Pumpertrumper · 11/08/2020 09:48

Waiting for something that he really looked forward to to do it is quite spiteful

I didn’t wait for it. I had no idea it was on. I was struggling and DH walked through the door and announced he was going to watch the football. No prior warning.

OP posts:
LolaSmiles · 11/08/2020 09:52

Waiting for something that he really looked forward to to do it is quite spiteful.
Inevitably, instead of triggering acknowledgement on his part that he needs to help more at times, it will instead trigger resentment and wanting to help even less.
Oh no. The poor man. He chose to have a child and might have had his man time inconvenienced by the existence of his own child.

Now he'll be even more reluctant to be a man because mean wifey interrupted his football.

Give me strength.

steff13 · 11/08/2020 10:03

Waiting for something that he really looked forward to to do it is quite spiteful.

It doesn't sound like he gave her much notice. And to be fair, when you're exhausted and at the end of your rope, you aren't always capable of an adult conversation. She needed help then. The conversation can come later.

Can't he DVR the game and watch it later?

KarmaStar · 11/08/2020 10:26

Can't believe anyone voted yabu!he was being a selfish fool who should have come home,taken baby and sent you for a cool shower and some rest.sod the football.If it's that important he can record it.Yanbu and it's ridiculous to suggest otherwise.
Hope your baby settled more today Flowers

randomchap · 11/08/2020 10:35

Could you have your me time out of the house? Meet a mate for a coffee or something? Then he would have to deal with the baby if he's not settling.

rainbowstardrops · 11/08/2020 10:42

If he wants to bugger off and watch the football then he can take the baby with him!
Jeez, men like this boil my blood!

Minai · 11/08/2020 10:52

Yanbu at all. He doesn’t get to come home and just check out of being a parent because he feels like watching football. Being at home all day with a small baby can be stressful and isolating, it’s not on to leave it all to you when you’ve been looking after the baby all day. My children at 1 and 3 now and I’m a stay at home mum. If my husband has an evening work event on or is going out with friends he lets me know well in advance so I know I’m going to be looking after the children single handed that evening, same goes if I want to go out. Some days you are counting down the minutes until they’re home so you can have a break and it’s not fair on you to suddenly dump all the parenting on at the last minute.
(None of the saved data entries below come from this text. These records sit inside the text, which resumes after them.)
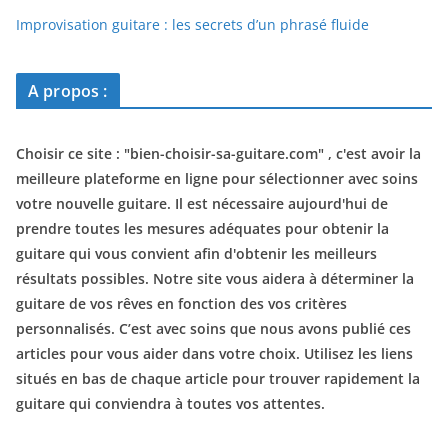
Improvisation guitare : les secrets d’un phrasé fluide
A propos :
Choisir ce site : "
bien-choisir-sa-guitare.com
" , c'est avoir la
meilleure plateforme en ligne pour sélectionner avec soins
votre nouvelle guitare. Il est nécessaire aujourd'hui de
prendre toutes les mesures adéquates pour obtenir la
guitare qui vous convient afin d'obtenir les meilleurs
résultats possibles. Notre site vous aidera à déterminer la
guitare de vos rêves en fonction des vos critères
personnalisés. C’est avec soins que nous avons publié ces
articles pour vous aider dans votre choix. Utilisez les liens
situés en bas de chaque article pour trouver rapidement la
guitare qui conviendra à toutes vos attentes.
Weenurse · 11/08/2020 10:54

Also agree he takes baby with him.
Sit down, sort out who gets to sleep in when. Who gets alone time when and when is family time.
I agree with PP that you each get so worked up with how tired you both are and life changes that you forget the other is just as tired.
Divide up chores remembering that baby care is more than a full time job.
Take the opportunity to leave baby with DH so he can build up his confidence. Go for a walk so you are not easily accessible to defer to.

MiniCooperLover · 11/08/2020 12:06

Also I note he managed to get home early when there was a reason, ie something he wanted to do!

LolaSmiles · 11/08/2020 12:08

Jeez, men like this boil my blood!
Same. As do women who enable the behaviour and tell other women they're unreasonable for expecting their adult partner to equally parent/do housework.